I’ve grown increasingly frustrated with my writing. I never finish projects, abandoning them for the next, seemingly more promising idea.
Part of the problem comes from constantly changing my identity as a writer–novelist one day, poet the next, ethnographer the day after that. This constant bouncing prevents me from wading deeper into any one pursuit.
Perhaps, though, my problem is this very urge to define my writing in identifiable and conventional terms. My drive to fill a particular role or produce a particular form is taking away from what actually fascinates me about writing: the slow, meditative work that unfolds beauty, meaning, and purpose. When I think about writing in terms of completing some task or impressing someone, I lose connection with the continuous cycle of research, experimentation, and reflection that makes it so interesting. I have to believe that the right form will naturally emerge if I trust the process. Otherwise, I’m likely to pack some prefabricated mold with timid ideas.

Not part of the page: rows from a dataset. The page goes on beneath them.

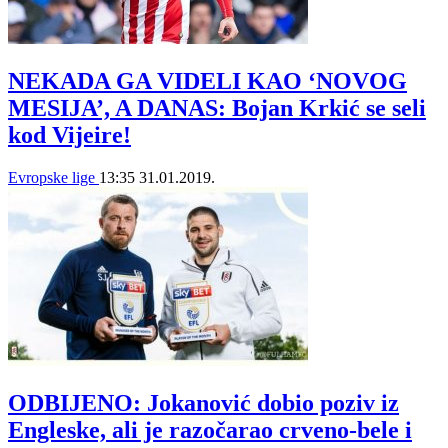
NEKADA GA VIDELI KAO ‘NOVOG
MESIJA’, A DANAS: Bojan Krkić se seli
kod Vijeire!
Evropske lige
13:35
31.01.2019.
ODBIJENO: Jokanović dobio poziv iz
Engleske, ali je razočarao crveno-bele i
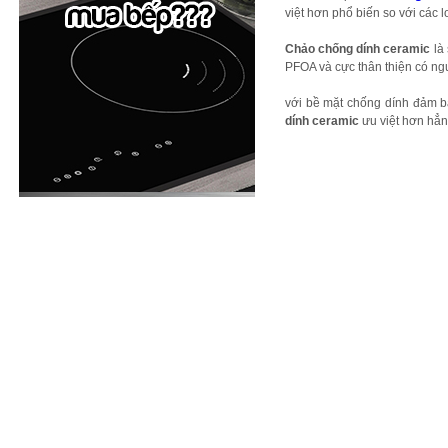
việt hơn phổ biến so với các l
Chảo chống dính ceramic
là 
PFOA và cực thân thiện có n
với bề mặt chống dính đảm bả
dính ceramic
ưu việt hơn hẳn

Maybe the first thing I need to do is articulate a number of questions, or gather them as they arise, and that way I’ll always have some project to work on, based on my current source of agitation and anxiety. I picture, for example, having several tabs in a large binder, each dedicated to a particular problem or question, that I can add to whenever I feel impelled to explore them, channeling my anxieties into focused energy for research and writing. And I can allow this writing to take whatever form comes naturally.
But I’m also wondering what this means for my approach to reading. I mostly read in a general way, reading the “Great Works” to establish a foundation for building knowledge, to prepare a fertile soil for creative work. My plan seems to suggest I ought to be more intentional about the books I read in order to answer whatever burning question is currently vexing me. However, I’m simply unwilling to give up my march through the literary tradition, sunken cost fallacy be damned! My desire to embrace the long human legacy of art and science and my curiosity to know its essence are far too great.
Plus, there’s maybe a hidden benefit in refusing to narrow my selection of books to practical ends, for reading indirectly requires more of my participation in making meaning from what I read, more interpretation, and thus more creativity. But I suppose I’ll need to strike a balance between purposeful and exploratory reading to get the most out of it.
From now on this blog will be the place where I post my notes and reflections–these tentative accretions of process–whenever they happen to form. I really have no idea what value such posts will provide readers, but I’m hoping that if they provide me value, they stand a chance to provide it to others, as well.